[Dataset entries]

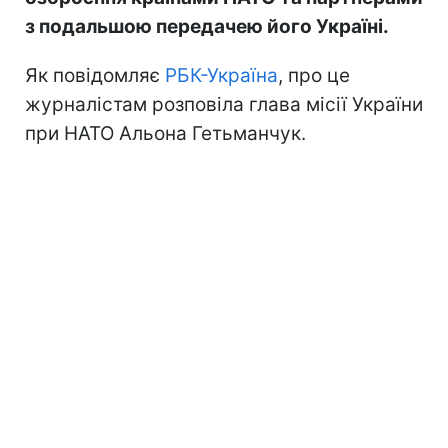
з подальшою передачею його Україні.
Як повідомляє
РБК-Україна
, про це
журналістам розповіла глава місії України
при НАТО Альона Гетьманчук.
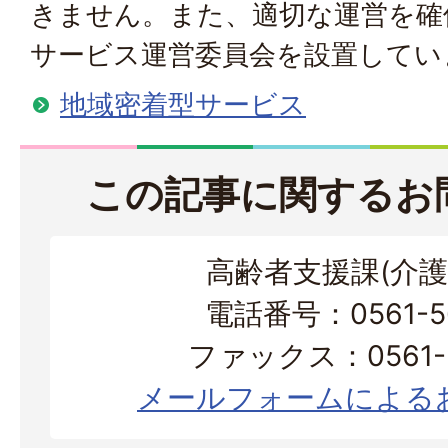
きません。また、適切な運営を確
サービス運営委員会を設置してい
地域密着型サービス
この記事に関するお
高齢者支援課(介護
電話番号：0561-56
ファックス：0561-3
メールフォームによる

> [Work item] Set down the lines from the one with "サービス運営委員会を設置してい" through the end of the data above. Keep each exactly as written and add no other line.

> [Solution to the exercise]
サービス運営委員会を設置してい
地域密着型サービス
この記事に関するお
高齢者支援課(介護
電話番号：0561-56
ファックス：0561-3
メールフォームによる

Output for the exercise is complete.